Mapiko na lista de Património Cultural Imaterial da UNESCO
Mapiko foi declarado para a lista de património cultural imaterial com necessidade de salvaguarda urgente. A indicação foi feita esta terça-feira, 5 de Dezembro, na 18ª sessão do Comité Intergovernamental para a Salvaguarda do Património Cultural Imaterial, evento que decorre de 04 a 9 de Dezembro corrente, em Kasane, República do Botswana.
Moçambique submeteu à UNESCO a candidatura do Mapiko, em Março de 2022, dança originalmente designada IN’NGOMA YA MAPIKO, com o objectivo de mitigar com urgência o risco de extinção, devido aos ataques terroristas que afectam os distritos praticantes, e o risco ambiental, com a incidência para ocorrência de ciclones.
Outra intenção é sensibilizar os jovens para a importância da identidade maconde no respeito pelo ser humano. O princípio que norteou esta candidatura é a autenticidade, inclusão e peculiar relevância histórica, estética e artística para a humanidade. Uma delegação chefiada pela Ministra da Cultura e Turismo, Eldevina Materula, está em Botswana a participar na 18ª sessão do Comité Intergovernamental para a Salvaguarda do Património Cultural Imaterial.

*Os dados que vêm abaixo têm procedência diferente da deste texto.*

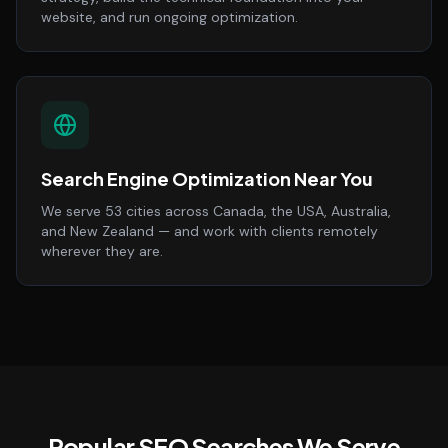
website, and run ongoing optimization.
Search Engine Optimization Near You
We serve 53 cities across Canada, the USA, Australia,
and New Zealand — and work with clients remotely
wherever they are.
Popular SEO Searches We Serve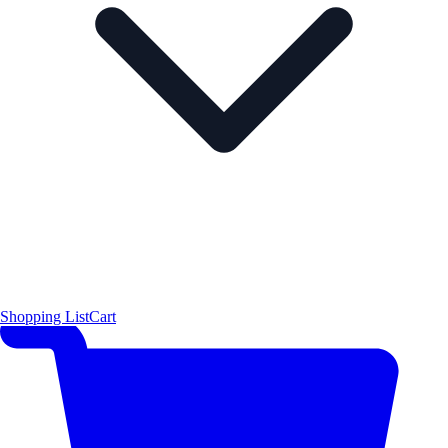
Shopping List
Cart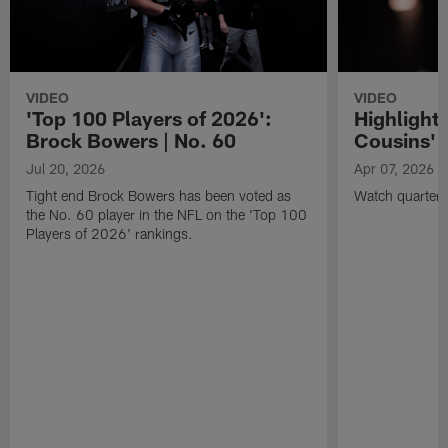
VIDEO
VIDEO
'Top 100 Players of 2026':
Highlights
Brock Bowers | No. 60
Cousins' t
Jul 20, 2026
Apr 07, 2026
Tight end Brock Bowers has been voted as
Watch quarterb
the No. 60 player in the NFL on the 'Top 100
Players of 2026' rankings.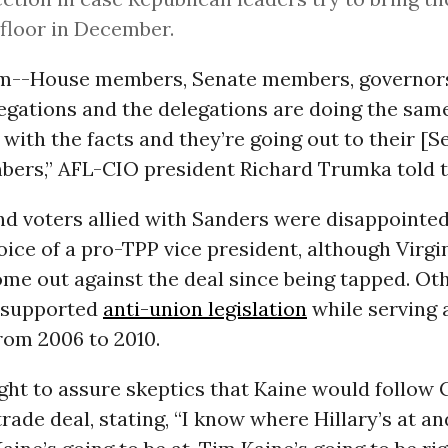
 floor in December.
em--House members, Senate members, governors
egations and the delegations are doing the sam
ith the facts and they’re going out to their [S
ers,” AFL-CIO president Richard Trumka told th
nd voters allied with Sanders were disappointe
oice of a pro-TPP vice president, although Virgi
me out against the deal since being tapped. Ot
o supported
anti-union legislation
while serving 
from 2006 to 2010.
ht to assure skeptics that Kaine would follow C
trade deal, stating, “I know where Hillary’s at a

No seu discurso após a inscrição do Mapiko, Eldevina Materula disse que Moçambique submeteu a candidatura por entender que a memória do povo está incorporada no património cultural. Ao proteger a dança, garante-se a valorização do legado histórico, cultural e artístico dos ancestrais, mas também os avanços, as conquistas e os valores contemporâneos vão perdurar e serão transmitidos às gerações futuras.
“Esperamos que este reconhecimento venha a reforçar a coesão social e territorial entre os diferentes povos que constituem o mosaico étnico de Cabo Delgado, se não de Moçambique e do mundo“.
A candidatura do Mapiko foi realizada pelo Ministério da Cultura e Turismo.